How can I make the code deal with an escape character (backslash) on the
two delimiters and the escape character itself? Unless it's absolutely
necessary or super easy, I do not plan to deal with the full set of regex
escaped characters.

I can move this discussion to the development list, but I thought I would
start here.

Thanks,
Shawn



Re: Splitting strings in Java - how to escape delimiter characters?

Posted by Yonik Seeley <yo...@heliosearch.com>.
Look at the StrUtils.splitSmart methods... the first variant treats
quotes specially,
the second variant doesn't (that's the one you probably want).

-Yonik
http://heliosearch.org -- off-heap filters for solr


On Tue, Jan 14, 2014 at 10:07 AM, Shawn Heisey <so...@elyograg.org> wrote:
> I have a Java question, for a custom update processor I'm developing. It
> takes an input field of the following format:
>
> field:value;mvfield:value1;mvfield:value2
>
> With an inner delimiter set to a colon and an outer delimiter set to a
> semicolon, this results in two new fields going into the document. The
> field named 'field' has one value and the field named mvfield has two.
>
> This code uses the String#split method,  so it can't deal with the
> delimiter characters being escaped with a backslash.
>
> How can I make the code deal with an escape character (backslash) on the
> two delimiters and the escape character itself? Unless it's absolutely
> necessary or super easy, I do not plan to deal with the full set of regex
> escaped characters.
>
> I can move this discussion to the development list, but I thought I would
> start here.
>
> Thanks,
> Shawn
>
>

Re: Splitting strings in Java - how to escape delimiter characters?

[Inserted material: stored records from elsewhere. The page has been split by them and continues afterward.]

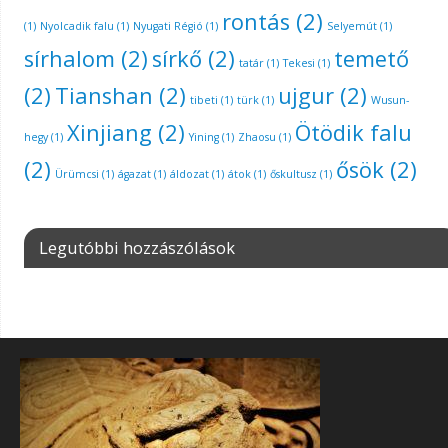
rontás
(2)
(1)
Nyolcadik falu
(1)
Nyugati Régió
(1)
Selyemút
(1)
sírhalom
(2)
sírkő
(2)
temető
tatár
(1)
Tekesi
(1)
(2)
Tianshan
(2)
ujgur
(2)
tibeti
(1)
türk
(1)
Wusun-
Xinjiang
(2)
Ötödik falu
hegy
(1)
Yining
(1)
Zhaosu
(1)
(2)
ősök
(2)
Ürümcsi
(1)
ágazat
(1)
áldozat
(1)
átok
(1)
őskultusz
(1)
Legutóbbi hozzászólások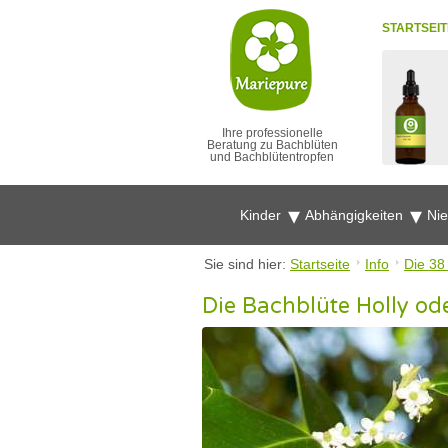
STARTSEIT
Ihre professionelle
Beratung zu Bachblüten
und Bachblütentropfen
Kinder
Abhängigkeiten
Ni
Sie sind hier:
Startseite
Info
Die 38
Die Bachblüte Holly od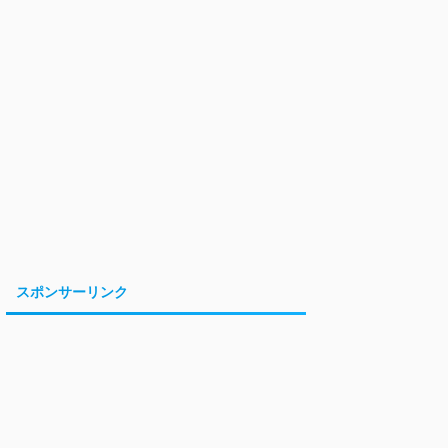
スポンサーリンク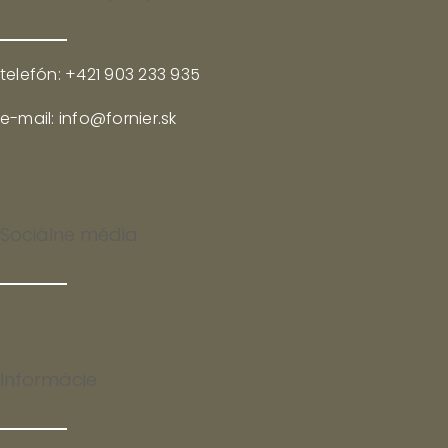
telefón: +421 903 233 935
e-mail: info@fornier.sk
Sociálne média
Informácie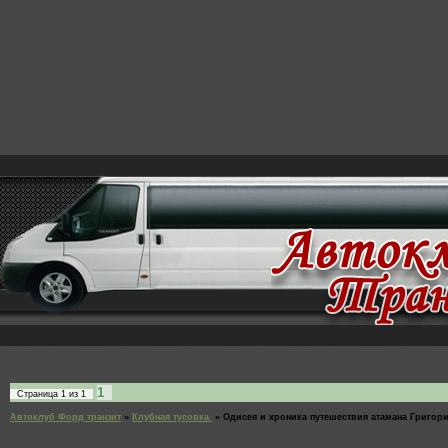
1
Страница
1
из
1
Автоклуб Форд транзит
»
Клубная тусовка.
»
Одисея и хроника путешествия атамана Григор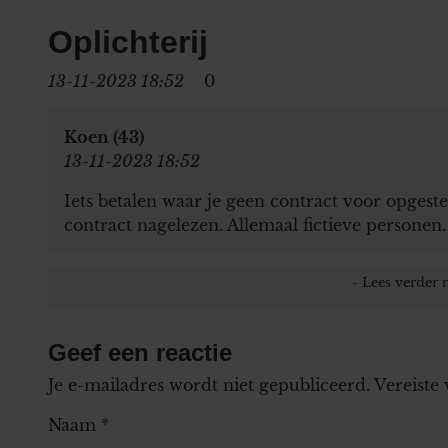
Oplichterij
13-11-2023 18:52
0
Koen (43)
13-11-2023 18:52
Iets betalen waar je geen contract voor opgest
contract nagelezen. Allemaal fictieve personen
Geef een reactie
Je e-mailadres wordt niet gepubliceerd.
Vereiste
Naam
*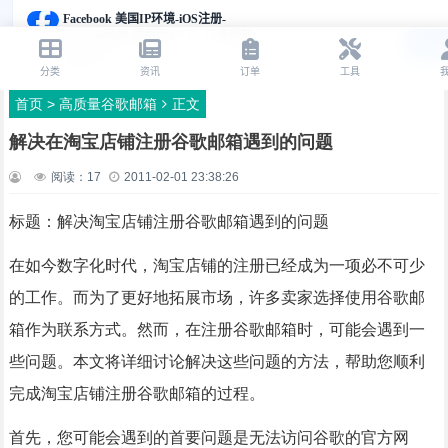
首页
>
高质量谷歌邮箱
正文
解决在淘宝店铺注册谷歌邮箱遇到的问题
阅读：
17
2011-02-01 23:38:26
标题：解决淘宝店铺注册谷歌邮箱遇到的问题
在如今数字化时代，淘宝店铺的注册已经成为一项必不可少
的工作。而为了更好地拓展市场，许多卖家选择使用谷歌邮
箱作为联系方式。然而，在注册谷歌邮箱时，可能会遇到一
些问题。本文将详细讨论解决这些问题的方法，帮助您顺利
完成淘宝店铺注册谷歌邮箱的过程。
首先，您可能会遇到的首要问题是无法访问谷歌的官方网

Posted by Shawn Heisey <so...@elyograg.org>.
On 1/14/2014 8:20 AM, Steve Rowe wrote:
> Solrj’s StrUtils.splitSmart() should do exactly what you want - in the first pass, split on semicolon and don’t decode backslash escaping, and then in the inner loop, use the same method to split on colons and decode backslash escaping.  I think :).

Thank you, Yonik and Steve! This seems to work perfectly. Here's what I 
did.  Naturally the whole thing is in a try/catch:

http://apaste.info/4beg

Shawn


Re: Splitting strings in Java - how to escape delimiter characters?

Posted by Steve Rowe <sa...@gmail.com>.
Hi Shawn,

Solrj’s StrUtils.splitSmart() should do exactly what you want - in the first pass, split on semicolon and don’t decode backslash escaping, and then in the inner loop, use the same method to split on colons and decode backslash escaping.  I think :).

Steve
 
On Jan 14, 2014, at 10:07 AM, Shawn Heisey <so...@elyograg.org> wrote:

> I have a Java question, for a custom update processor I'm developing. It
> takes an input field of the following format:
> 
> field:value;mvfield:value1;mvfield:value2
> 
> With an inner delimiter set to a colon and an outer delimiter set to a
> semicolon, this results in two new fields going into the document. The
> field named 'field' has one value and the field named mvfield has two.
> 
> This code uses the String#split method,  so it can't deal with the
> delimiter characters being escaped with a backslash.
> 
> How can I make the code deal with an escape character (backslash) on the
> two delimiters and the escape character itself? Unless it's absolutely
> necessary or super easy, I do not plan to deal with the full set of regex
> escaped characters.
> 
> I can move this discussion to the development list, but I thought I would
> start here.
> 
> Thanks,
> Shawn
> 
>